Excerpted records:
BEGIN

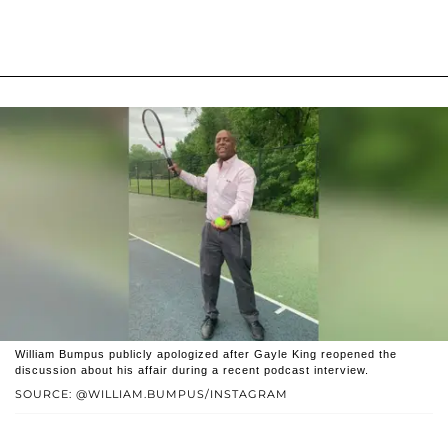
William Bumpus publicly apologized after Gayle King reopened the
discussion about his affair during a recent podcast interview.
SOURCE: @WILLIAM.BUMPUS/INSTAGRAM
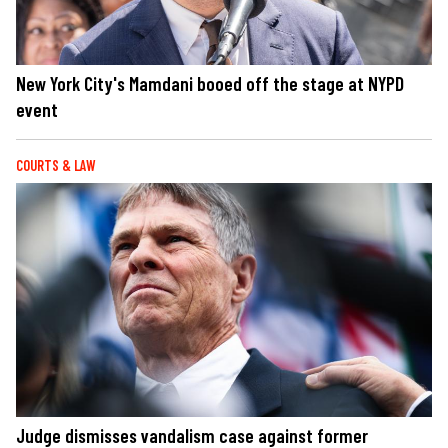
New York City's Mamdani booed off the stage at NYPD
event
COURTS & LAW
Judge dismisses vandalism case against former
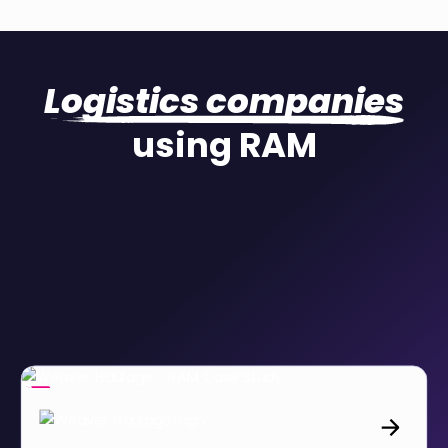
Logistics companies
using RAM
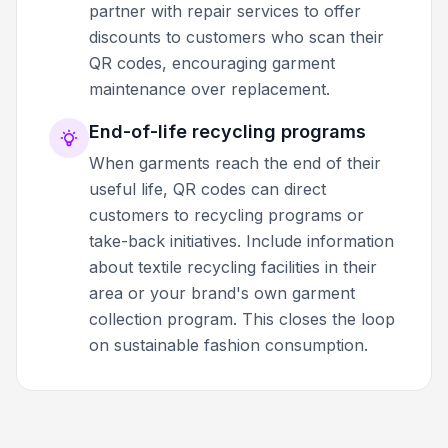
partner with repair services to offer
discounts to customers who scan their
QR codes, encouraging garment
maintenance over replacement.
End-of-life recycling programs
When garments reach the end of their
useful life, QR codes can direct
customers to recycling programs or
take-back initiatives. Include information
about textile recycling facilities in their
area or your brand's own garment
collection program. This closes the loop
on sustainable fashion consumption.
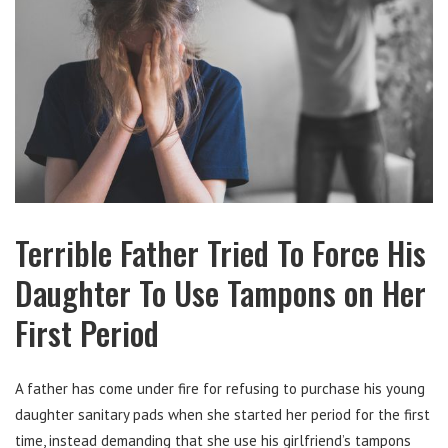
Terrible Father Tried To Force His
Daughter To Use Tampons on Her
First Period
A father has come under fire for refusing to purchase his young
daughter sanitary pads when she started her period for the first
time, instead demanding that she use his girlfriend’s tampons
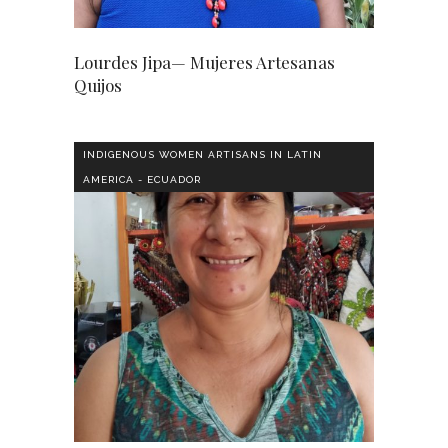
Lourdes Jipa— Mujeres Artesanas
Quijos
INDIGENOUS WOMEN ARTISANS IN LATIN
AMERICA - ECUADOR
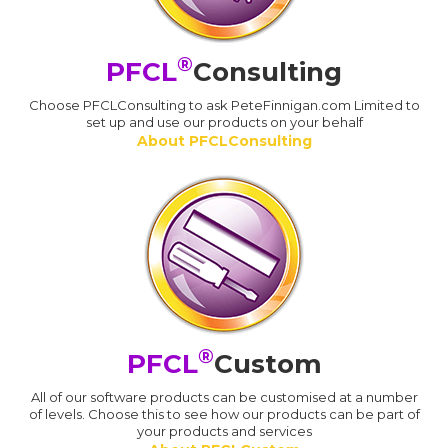
®
PFCL
Consulting
Choose PFCLConsulting to ask PeteFinnigan.com Limited to
set up and use our products on your behalf
About PFCLConsulting
®
PFCL
Custom
All of our software products can be customised at a number
of levels. Choose this to see how our products can be part of
your products and services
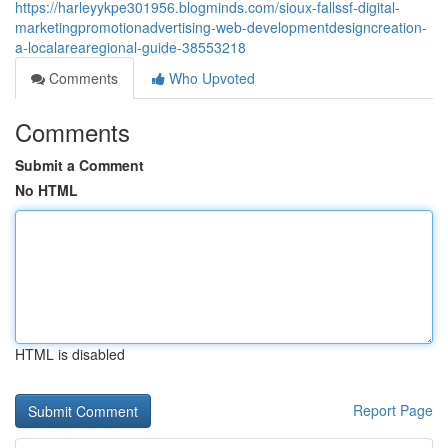
https://harleyykpe301956.blogminds.com/sioux-fallssf-digital-
marketingpromotionadvertising-web-developmentdesigncreation-
a-localarearegional-guide-38553218
Comments
Who Upvoted
Comments
Submit a Comment
No HTML
HTML is disabled
Report Page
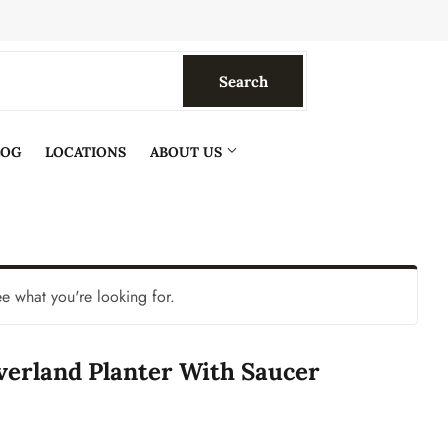
Search
Search
LOG
LOCATIONS
ABOUT US
ee what you're looking for.
verland Planter With Saucer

END

What this task involves: Within the listing above, copy exactly the lines that start at the one with "COURTS & LAW" and continue through the one with "Submit a Comment". Omit pictures.

Answer section:
COURTS & LAW
Judge dismisses vandalism case against former
Logistics companies
using RAM
partner with repair services to offer
discounts to customers who scan their
QR codes, encouraging garment
maintenance over replacement.
End-of-life recycling programs
When garments reach the end of their
useful life, QR codes can direct
customers to recycling programs or
take-back initiatives. Include information
about textile recycling facilities in their
area or your brand's own garment
collection program. This closes the loop
on sustainable fashion consumption.
Terrible Father Tried To Force His
Daughter To Use Tampons on Her
First Period
A father has come under fire for refusing to purchase his young
daughter sanitary pads when she started her period for the first
time, instead demanding that she use his girlfriend’s tampons
Lourdes Jipa— Mujeres Artesanas
Quijos
INDIGENOUS WOMEN ARTISANS IN LATIN
AMERICA - ECUADOR
®
PFCL
Consulting
Choose PFCLConsulting to ask PeteFinnigan.com Limited to
set up and use our products on your behalf
About PFCLConsulting
®
PFCL
Custom
All of our software products can be customised at a number
of levels. Choose this to see how our products can be part of
your products and services
https://harleyykpe301956.blogminds.com/sioux-fallssf-digital-
marketingpromotionadvertising-web-developmentdesigncreation-
a-localarearegional-guide-38553218
Comments
Who Upvoted
Comments
Submit a Comment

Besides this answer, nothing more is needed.